Ruslar’ın Bayezid’i top atışlarıyla kolay bir şekilde ele geçirdiğini, Osmanlı-Rus savaşı sonrasında sarayın aşağı mahallelerinin ortadan kalktığını ve insan yaşantısından izler kalmadığını ifade etmektedir. 640

Savaşın meydana getirdiği yıkımın Bayezid Sancağı’ndaki demografik yapı üzerinde büyük bir etkisi olmuştur. Daha önceki bölümlerde ifade edildiği üzere aşiretlerin birbirleriyle veya yerel beylerle mücadeleleri de sancakta bulunan reaya üzerinde olumsuz neticeler meydana getirmiş, halkın bulunduğu yerleri terk etmesine neden olmuştur. Bu durum, şehri terk eden halkın büyük zorluklar çekmesine ve hayatlarının büyük bir sefalet içerisinde geçmesine sebebiyet vermiştir.

637 Averyanov, Osmanlı Rus Savaşlarında Kürtler (19. Yüzyıl), s. 35-36.

638 Kemal Beydilli, “Rusya”, DİA, c. 35, İstanbul, 2008, s. 256.

639 Karataş, Bayezid Sancağı ve İdarecileri (1700-1914), s. 86-87.

640 Charles Texier, Description de L’arménie, La Perse et La Mésopotamie, Typoraphie de Firman Didot Fréres, Libraires, İmprimeurs de L’ınstitut, Paris, 1842, s. 130-131.
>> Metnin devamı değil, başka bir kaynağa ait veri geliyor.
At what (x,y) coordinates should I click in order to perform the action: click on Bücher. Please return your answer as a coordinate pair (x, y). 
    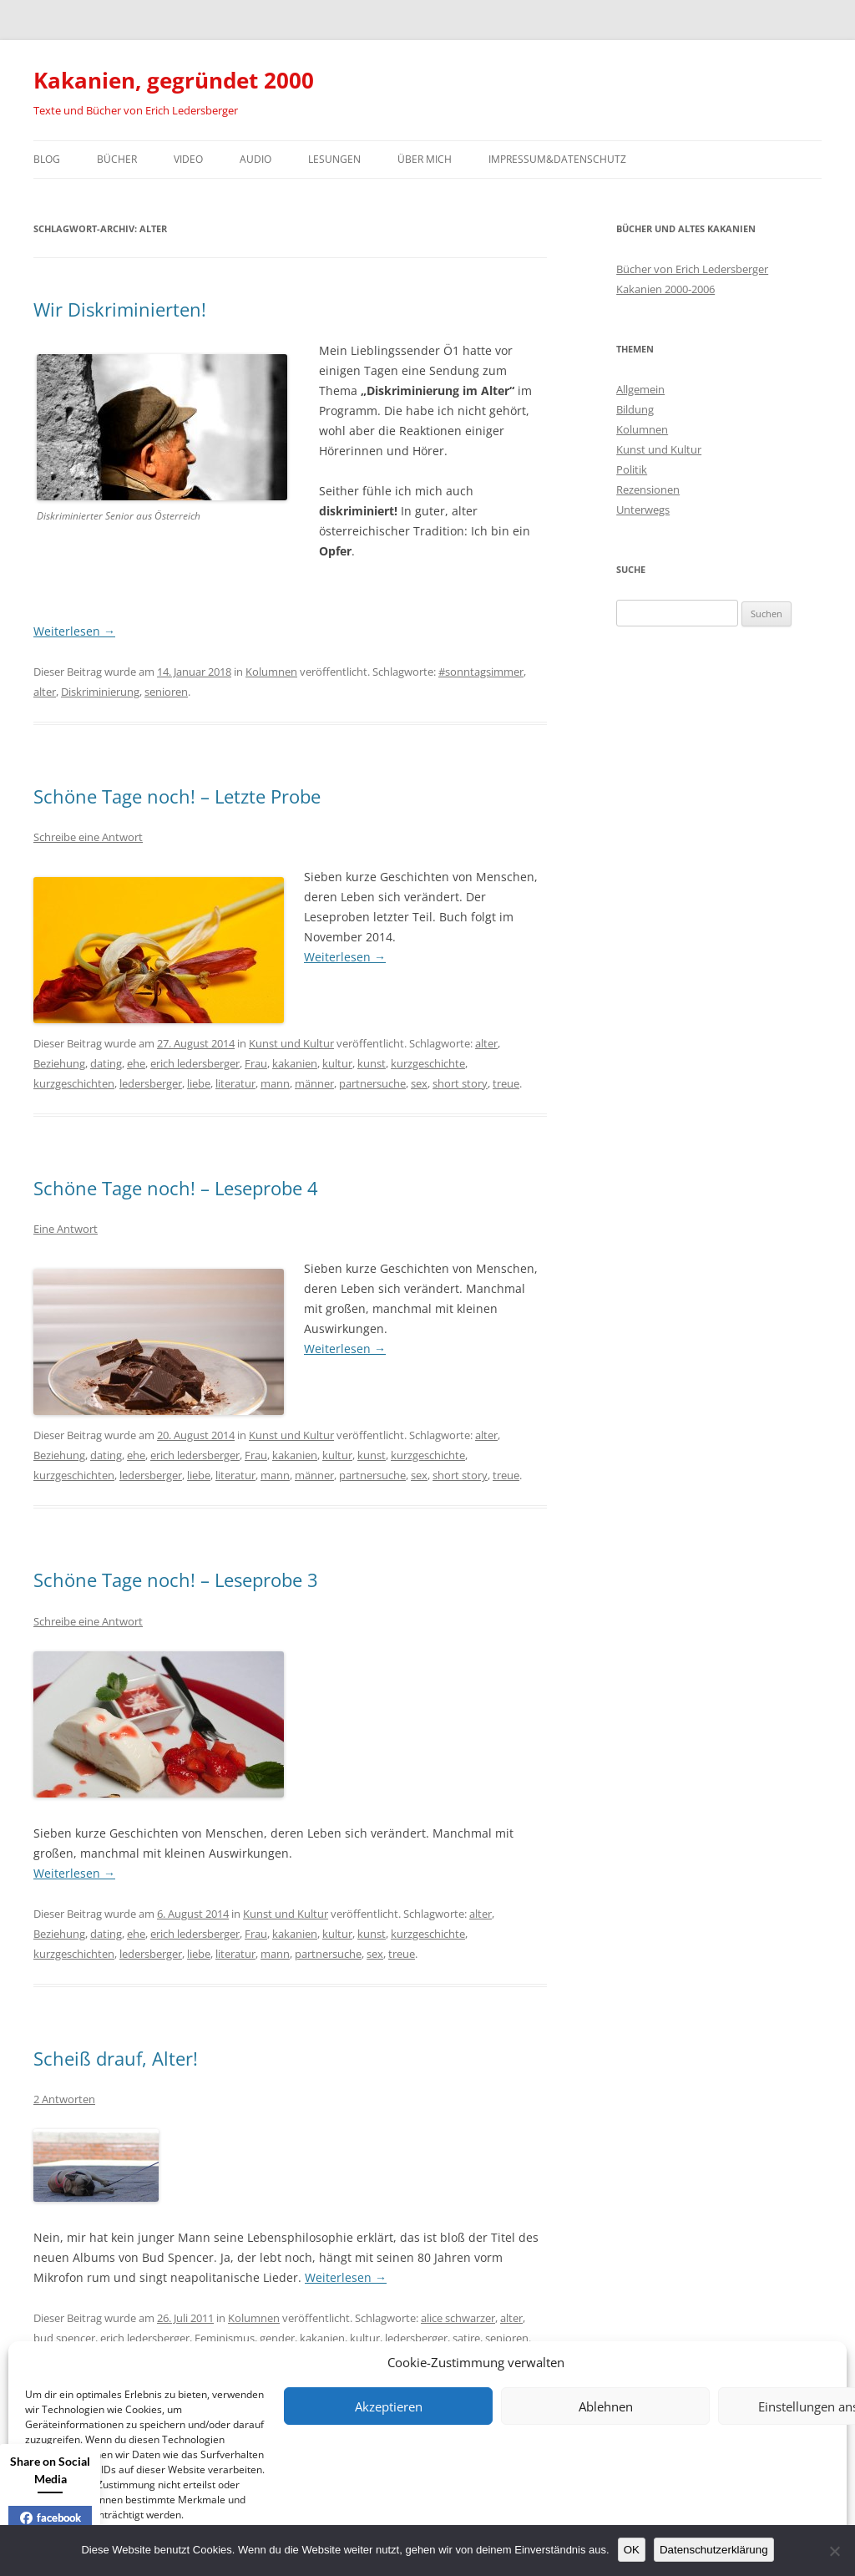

19. yüzyılın ilk yarısında Van, Muş ve Bayezid’in kuzey kesimlerinde yaşayan göçebe Kürt aşiretleri bazen Osmanlı tarafına geçmek zorunda kalıyorlardı. Fakat Kürt aşiretlerinin Osmanlı tarafında yer almaları uzun sürmemekte ve mevcut koşullara göre hareket etmeleri söz konusuydu. Tuğgeneral Uşakov göre, Kürtlerin Türklere nazaran daha itaatli olduğu; bu durumdaki Kürtler Bayezid’de 230, Van Eyaleti’nde 6.200, Muş sancağında 4.500 hane olmak üzere toplam 11.300 haneden meydana gelmektedir.641 İkinci bölüm özetlenecek olunursa Geçiş noktasında bulunan Bayezid Sancağı, gerek Osmanlı-Rus gerekse Osmanlı-İran arasındaki aşiretlerden veya sınırlardan dolayı anlaşmazlıklar yaşamıştır. Aşiretlerden bazılarının göçebe olmasından dolayı adı geçen devletler arasında anlaşmazlık konusu olmuştur. Çünkü hem Rusya ile İran hem de Merkezi yönetim sınırında bulunan Kürt aşiretlerini kendi taraflarında tutmaya çalışmışlardır. Büyük devletler arasında kalan aşiretler mevcut duruma bakarak politika belirlemişlerdir. Mesela, Erivan birliklerinin taarruzu sırasında Bayezid’i terk etmiş olan 300 hanelik Yezidi topluluğu 1828’de Bayezid’in ele geçirilmesi sonucu Ruslar’a bağlılıklarını bildirmişlerdir.642

Bayezid Kalesi, Osmanlı taşrasının uç noktasında ve Osmanlı-İran sınırlarının geçiş güzergahında bulunması nedeniyle sık sık saldırılara uğramaktaydı. İran saldırıları, yerel beylerin birbirleriyle olan mücadeleleri neticesinde meydana gelen tahribatlar ve doğal koşullar vb. olaylar kale tamiratını zorunlu kılmaktaydı. Osmanlı Devleti, çatışmalı bir bölgede yer alan Bayezid Kalesi’ne Erzurum’dan cephane takviye etmekle birlikte bazı toplar, işlevlerini yitirdiklerinden dolayı pek kullanışlı değildi. Devletin ileri bir karakolu görevi gören Bayezid, Osmanlı Devleti’nin serhad bölgesi için büyük önem arz etmekteydi.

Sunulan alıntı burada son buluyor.